(Stored data entries)
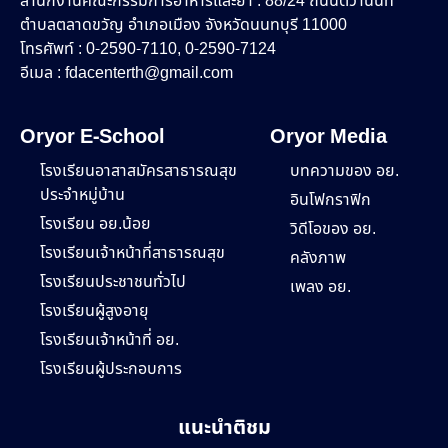
สำนักงานคณะกรรมการอาหารและยา : 88/24 ถนนติวานนท์
ตำบลตลาดขวัญ อำเภอเมือง จังหวัดนนทบุรี 11000
โทรศัพท์ : 0-2590-7110, 0-2590-7124
อีเมล :
fdacenterth@gmail.com
Oryor E-School
Oryor Media
โรงเรียนอาสาสมัครสาธารณสุข
บทความของ อย.
ประจำหมู่บ้าน
อินโฟกราฟิก
โรงเรียน อย.น้อย
วิดีโอของ อย.
โรงเรียนเจ้าหน้าที่สาธารณสุข
คลังภาพ
โรงเรียนประชาชนทั่วไป
เพลง อย.
โรงเรียนผู้สูงอายุ
โรงเรียนเจ้าหน้าที่ อย.
โรงเรียนผู้ประกอบการ
แนะนำติชม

### BRIEF
A word-for-word copy of the entries is needed, with no pictures in it.

### ANSWER FOR THIS EXERCISE
สำนักงานคณะกรรมการอาหารและยา : 88/24 ถนนติวานนท์
ตำบลตลาดขวัญ อำเภอเมือง จังหวัดนนทบุรี 11000
โทรศัพท์ : 0-2590-7110, 0-2590-7124
อีเมล :
fdacenterth@gmail.com
Oryor E-School
Oryor Media
โรงเรียนอาสาสมัครสาธารณสุข
บทความของ อย.
ประจำหมู่บ้าน
อินโฟกราฟิก
โรงเรียน อย.น้อย
วิดีโอของ อย.
โรงเรียนเจ้าหน้าที่สาธารณสุข
คลังภาพ
โรงเรียนประชาชนทั่วไป
เพลง อย.
โรงเรียนผู้สูงอายุ
โรงเรียนเจ้าหน้าที่ อย.
โรงเรียนผู้ประกอบการ
แนะนำติชม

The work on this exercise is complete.